High Resolution Observations of Boundary Layer Structures in Isabel at Landfall
Joshua Wurman, Center for Severe Weather Research, Boulder, CO
Three Doppler On Wheels (DOW) mobile radars intercepted the central region of hurricane Isabel as it made landfall near Atlantic, North Carolina. The radars were deployed near Atlantic and Sea Level, North Carolina in a dual-Doppler configuration with a 9 km baseline. The new Rapid-Scan DOW was deployed in the dual-Doppler lobe 800 m from an instrumented tower. The dual-Doppler radars collected data in boundary layer rolls with 12.5 m and 25 m resolution resulting in the highest resolution dual-Doppler to date. The ranges to the instrumented tower were approximately 4 km and 8 km, resulting in beamwidths of 60 m and 120 m. The Rapid-Scan DOW collected volumetric updates every 15 s over the tower.

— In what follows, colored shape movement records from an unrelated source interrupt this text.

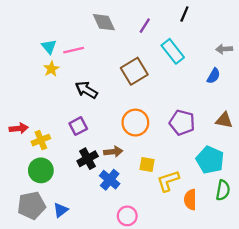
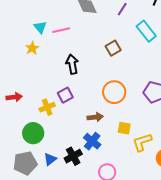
yellow star: (51, 69) -> (32, 48), moved
brown square: (134, 71) -> (113, 48), size x0.7
black arrow: (86, 90) -> (72, 64), turned 48
yellow cross: (41, 140) -> (47, 107), moved
black cross: (88, 159) -> (73, 156), moved
blue triangle: (61, 210) -> (50, 159), moved

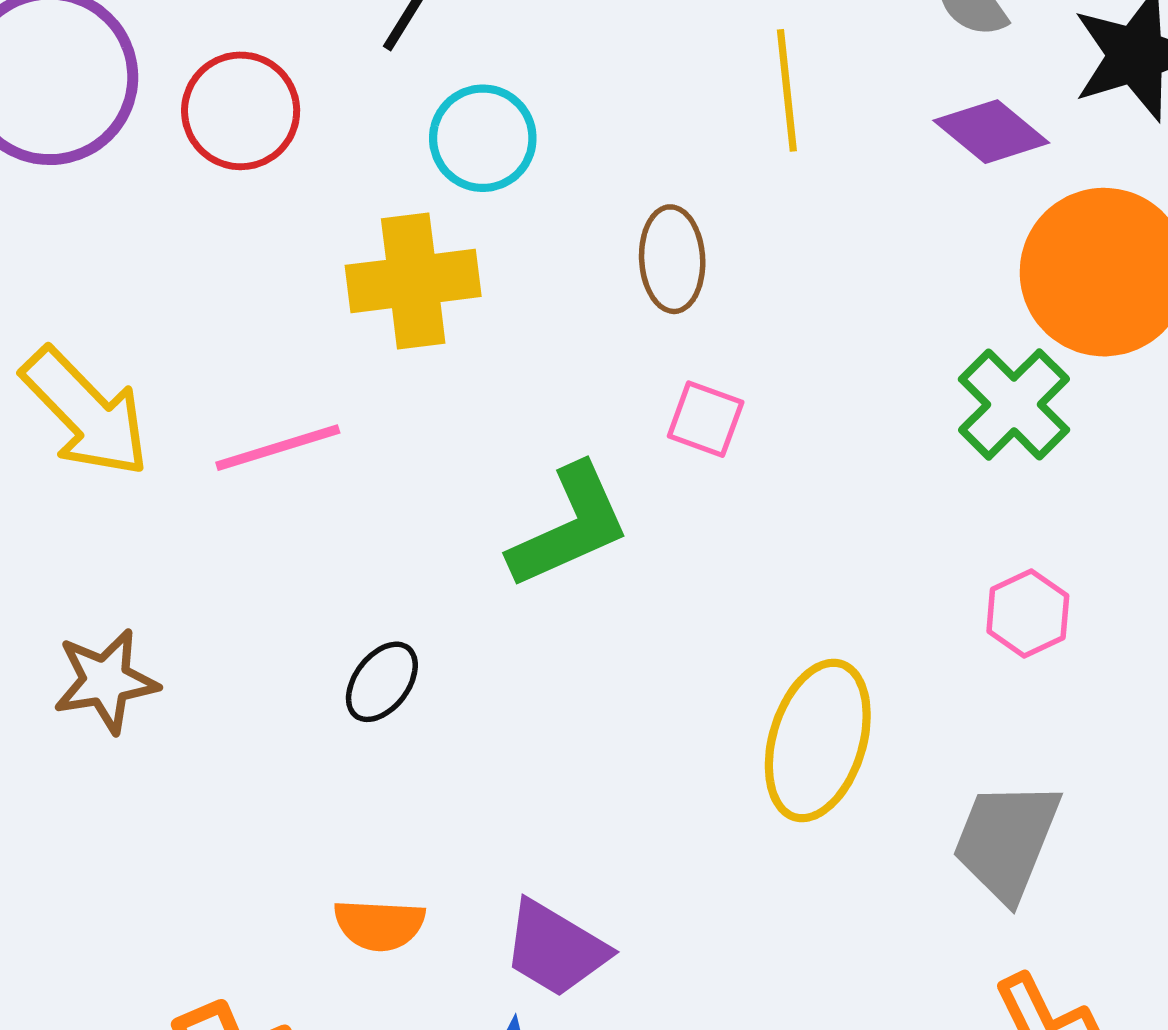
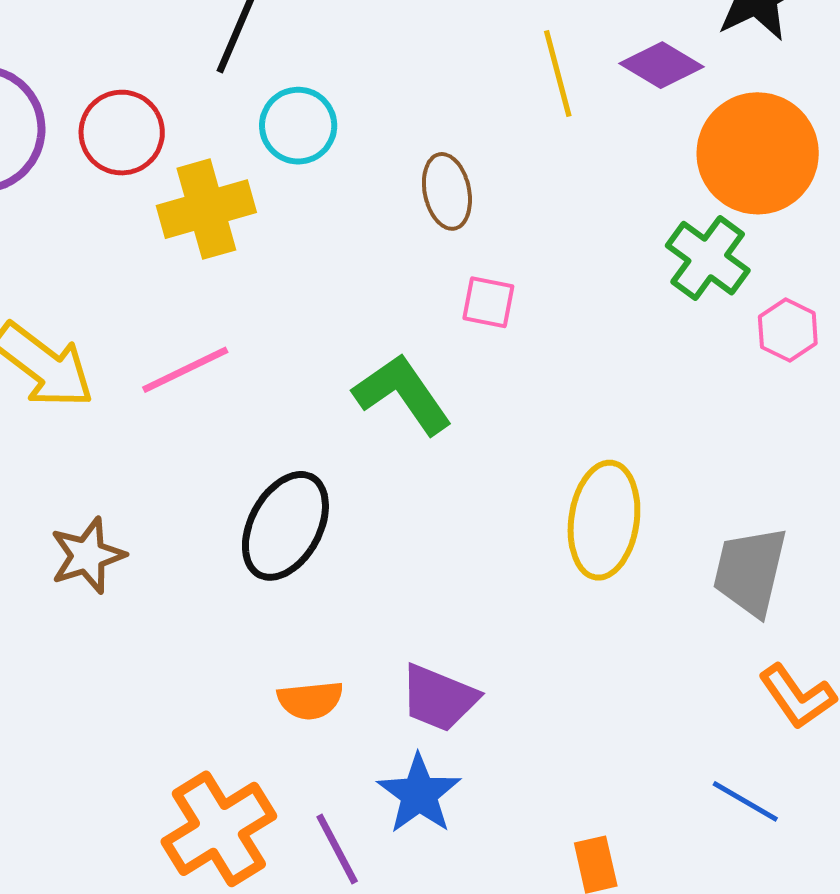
yellow line: (787, 90) -> (558, 73), moved
yellow cross: (413, 281) -> (206, 209), moved
green L-shape: (569, 526) -> (403, 394), turned -92
pink hexagon: (1028, 613) -> (788, 330), moved
black ellipse: (382, 682) -> (285, 526), size x1.8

Analysis has just started, but is expected to focus on the characteristics of the boundary layer rolls / wind streaks, and their evolution, which can be documented due to the high spatial and temporal scales of the DOW and Rapid-DOW observations. Dual- and Single-Doppler analysis may be compared to time series of winds measured at 15 m by the TTU instrumented tower.